J. HALEVI: LA RIVOLTA NEI CAMPUS

Intervista a Joseph Halevi

RP. Come descriveresti ciò che sta avvenendo negli USA, ora con le rivolte nei Campus universitari in tutto il territorio nazionale, ma già dall’indomani dell’inizio dei massacri israeliani nella Striscia di Gaza da metà ottobre scorso con le massicce manifestazioni di solidarietà con i palestinesi e contro l’appoggio incondizionato statunitense a Israele?

J.H. Dal punto di vista del movimento nelle università, mi sembra proprio simile a quello che avvenne durante la guerra del Vietnam. Con due differenze.

La prima è che all’epoca del Vietnam, i movimenti di protesta cominciarono dentro le università e si estesero all’esterno, unificandosi con i movimenti per i diritti civili. All’inizio lo stesso Martin Luther King era piuttosto neutro rispetto al Vietnam. Quindi le proteste contro la guerra andarono in parallelo con quelle nei ghetti neri, che avevano anche una ragione interna.

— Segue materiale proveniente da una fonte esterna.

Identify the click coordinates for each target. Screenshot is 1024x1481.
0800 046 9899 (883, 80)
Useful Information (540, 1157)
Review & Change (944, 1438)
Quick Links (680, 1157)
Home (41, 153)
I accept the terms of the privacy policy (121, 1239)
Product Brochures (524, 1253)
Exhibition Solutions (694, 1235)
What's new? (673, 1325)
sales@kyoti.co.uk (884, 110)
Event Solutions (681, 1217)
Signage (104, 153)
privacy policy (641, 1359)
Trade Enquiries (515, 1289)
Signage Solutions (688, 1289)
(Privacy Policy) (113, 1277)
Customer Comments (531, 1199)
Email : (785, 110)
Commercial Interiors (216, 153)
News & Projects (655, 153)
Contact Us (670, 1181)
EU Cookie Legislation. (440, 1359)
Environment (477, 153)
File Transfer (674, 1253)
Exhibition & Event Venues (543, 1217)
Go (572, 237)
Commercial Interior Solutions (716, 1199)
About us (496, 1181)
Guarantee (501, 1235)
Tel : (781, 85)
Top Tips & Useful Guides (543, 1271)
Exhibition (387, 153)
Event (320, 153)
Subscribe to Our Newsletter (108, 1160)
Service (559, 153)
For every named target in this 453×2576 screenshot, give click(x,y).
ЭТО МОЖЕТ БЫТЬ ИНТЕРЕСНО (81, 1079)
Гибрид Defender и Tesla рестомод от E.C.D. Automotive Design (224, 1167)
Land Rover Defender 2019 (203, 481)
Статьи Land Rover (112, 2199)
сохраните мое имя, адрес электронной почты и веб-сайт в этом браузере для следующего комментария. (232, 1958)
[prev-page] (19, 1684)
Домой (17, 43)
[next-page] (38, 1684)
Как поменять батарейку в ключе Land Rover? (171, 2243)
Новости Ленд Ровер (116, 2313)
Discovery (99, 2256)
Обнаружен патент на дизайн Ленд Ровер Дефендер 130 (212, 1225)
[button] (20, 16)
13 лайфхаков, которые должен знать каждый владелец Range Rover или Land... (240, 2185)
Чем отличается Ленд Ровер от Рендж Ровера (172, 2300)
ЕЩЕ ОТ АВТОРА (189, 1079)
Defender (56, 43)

La seconda, è che fin dall’inizio, dopo il 7 ottobre, ci sono state grandi manifestazioni. Appena si è visto il tipo di reazione israeliana, di distruzione totale e di aggressione alla popolazione civile, molte volte superiore a quanto era successo il 7 ottobre negli insediamenti israeliani intorno a Gaza, si è messa in moto la protesta da subito assai ampia: nei supermercati, nei centri commerciali. Anche cortei di massa veri e propri. Mentre nelle università è arrivato più recentemente.

RP. Una delle caratteristiche di queste proteste è che sono state animate e hanno visto protagonisti i giovani delle comunità ebraiche statunitensi, in rottura con l’appoggio incondizionato di queste a Israele. Quello che sembra è che negli Stato Uniti la Palestina si diventata una questione nazionale. Come valuti tutto questo?

J.H. Tra gli organismi ebraici che radunano i giovani, il più importante è il  Jewish Voice for Peace, che da molto tempo martella sulla questione palestinese. Questi giovani sono molto e ben informati, alcuni conoscono l’ebraico assai bene e quindi leggono la stampa israeliana. Sono stati i primi, all’indomani del 7 ottobre a dire “qui comincia un genocidio” “Stop Gaza genocide”.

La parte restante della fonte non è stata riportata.